A censored report by a senior Mountie, tabled during in-camera proceedings inquiry examining the case of Mr. Arar, acknowledges that the force broke its own rules by giving information to U.S. intelligence officials without always insisting on strict conditions for its use.

“The manner in which the information was provided was not in accordance with RCMP policy,” says a copy of the report that was provided to globeandmail.com. “...This allowed U.S. agencies to use, or disseminate, that information as they deemed appropriate.”

The uncensored parts of the reports insist that no information was given directly to Syrian authorities, who held Mr. Arar for nearly a year, though it left unspoken the possibility that U.S. officials may have passed on such information.

The report makes it clear that, even before he was deported, the RCMP was keenly aware of the negative publicity that could stem from the case. A small meeting whose participants are not named in the report raises the concern that the U.S. might have been holding Mr. Arar solely to allow an interview by Canadian authorities.

“[If so], and if he did not co-operate and was subsequently sent to Syria then the perception could be damaging to the RCMP.”

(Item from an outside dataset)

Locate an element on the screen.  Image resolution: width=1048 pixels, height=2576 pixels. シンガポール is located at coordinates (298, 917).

The report insists that the RCMP did not know Mr. Arar was going to be deported and expected his return to Canada, noting that they had arranged surveillance for when he did arrive home.

Mr. Arar was accused of being a member of al-Qaeda and sent to the Middle East by U.S. authorities. Although he has continued to deny links to terrorism, he says Syrian officials tortured him repeatedly and kept him confined in a tiny cell.

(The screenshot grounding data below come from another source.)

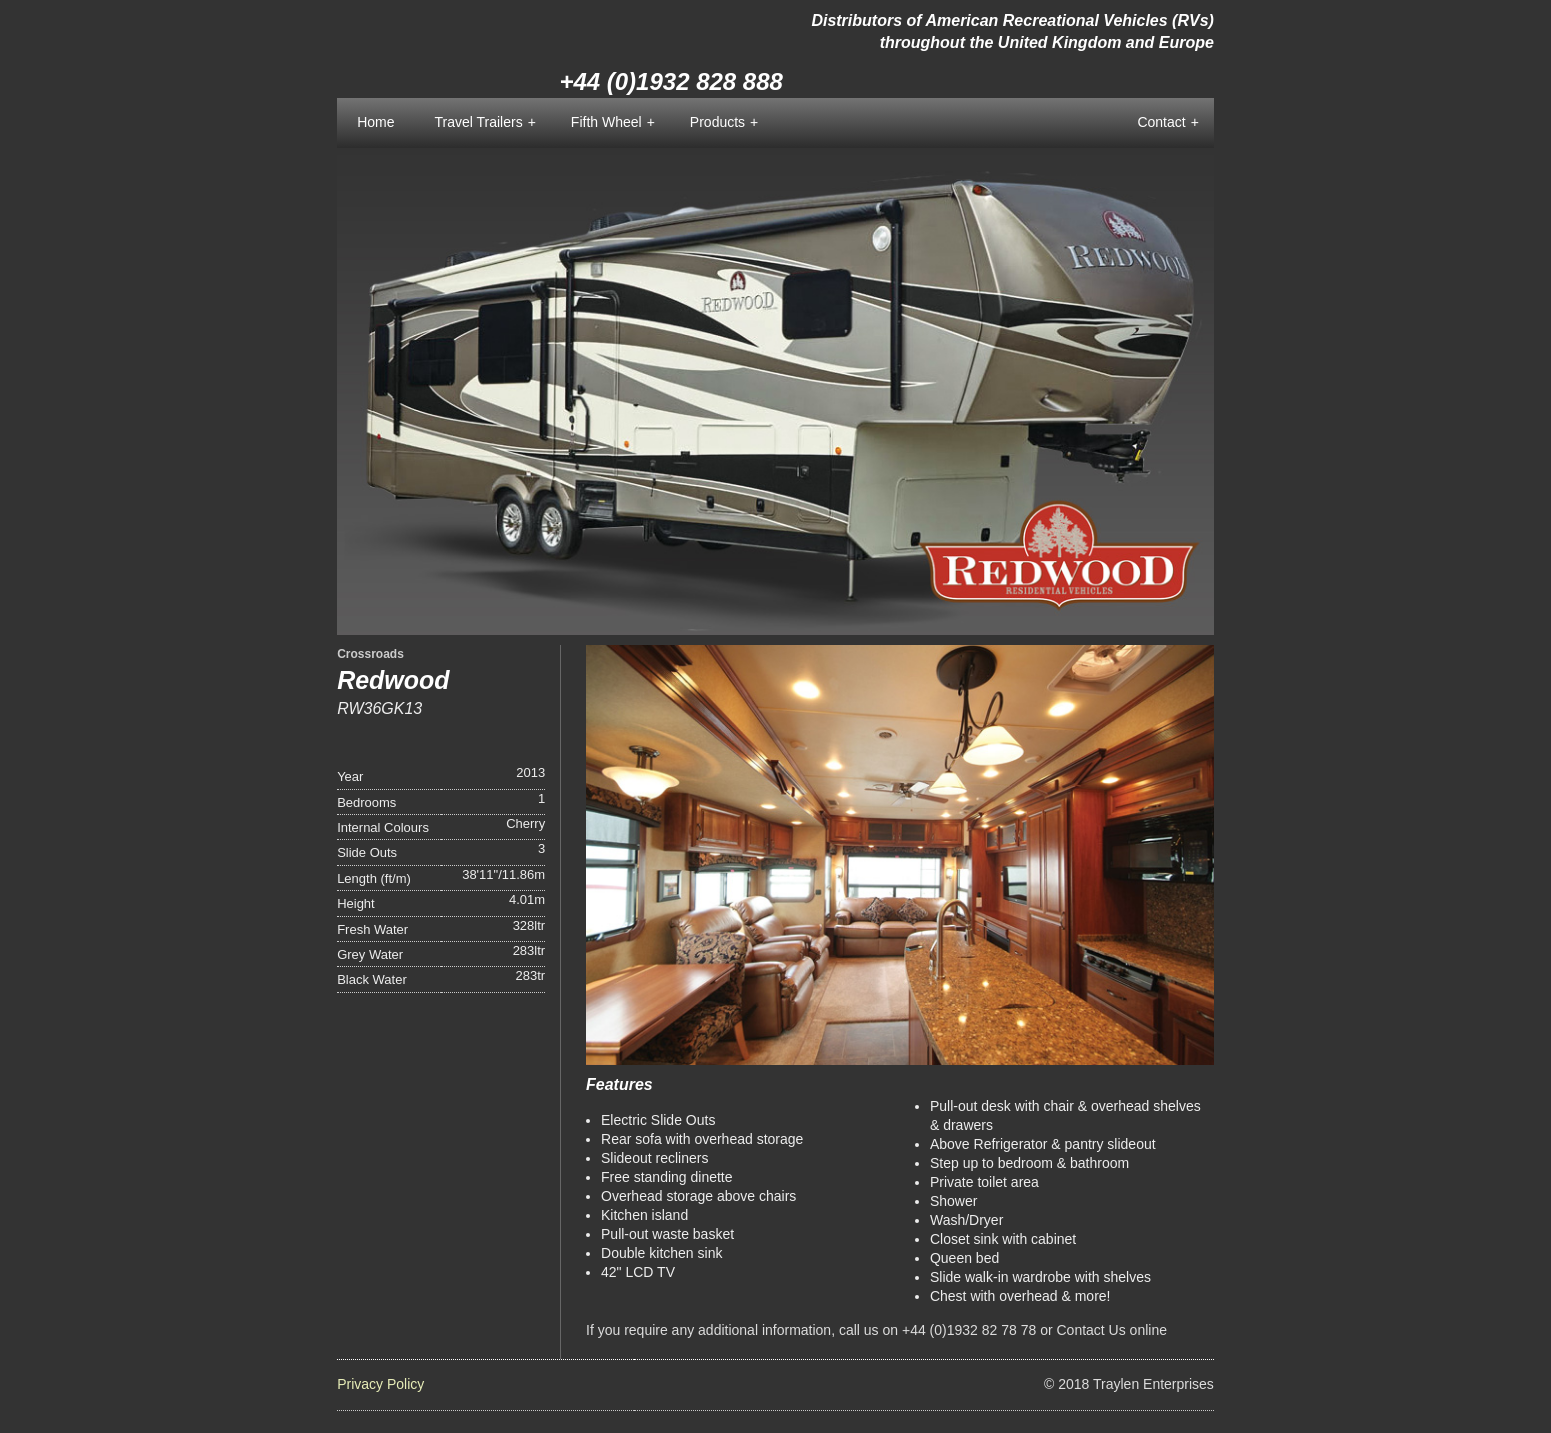  I want to click on Fifth Wheel, so click(613, 123).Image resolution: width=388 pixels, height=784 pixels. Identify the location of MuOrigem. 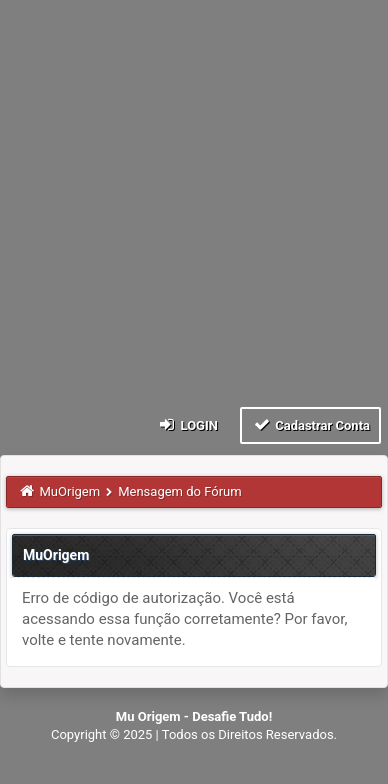
(70, 491).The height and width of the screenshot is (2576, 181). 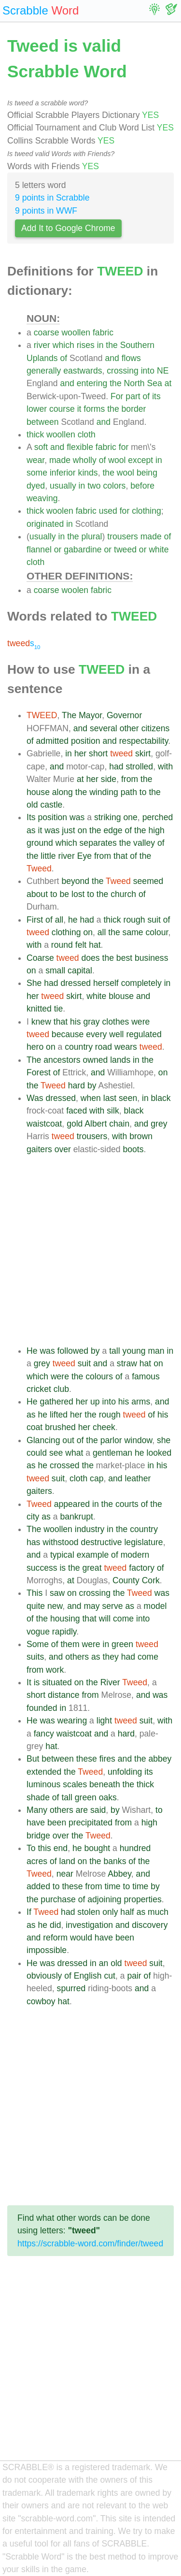 I want to click on Was, so click(x=35, y=1098).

While Mr. Arar was being held in the United States prior to his deportation, RCMP investigators considered flying to New York to try to question him themselves, the report says, but they could not get use of an official plane and deemed commercial flight too expensive.

The report, prepared by RCMP Chief Superintendent Brian Garvie, has had numerous sections blacked out and was formerly listed as a top-secret document. The omissions are extensive in several instances; for example, a chronology of the Arar case begins with nearly three blank pages.

The legible portion of the chronology begins in November, 2001, nearly 11 months before Mr. Arar was detained at one of New York's airports. He was stopped by U.S. officials in September, 2002 but came to the attention of Canadian authorities long before. In fact, the report explains, “U.S. authorities learned of [Mr. Arar] through a sharing of information between RCMP investigators and U.S. authorities.”

The report suggests that Canadian authorities provided their U.S. counterparts with a list of questions they had prepared months earlier for an interview with Mr. Arar that had never been conducted. There were no limits placed on what the recipients of this information could do with it and no supervisor signed off on the correspondence.

The report admits that the RCMP was ill-equipped to deal with the radically changed security environment ushered in by the 2001 terrorist attacks on the United States. The document acknowledges shortcomings at the force after the 2001 attacks.

“Both at headquarters and in the field, the RCMP did not have sufficient investigative expertise, nor did they have the capacity to efficiently and effectively deal with national security investigations overall.”

The report is the result of an investigation ordered last fall by Shirley Heafey, head of the Commission of Public Complaints against the RCMP. It was tabled at a probe headed by Justice Dennis O'Connor and known officially as the Commission of Inquiry into the Actions of Canadian Officials in Relation to Maher Arar.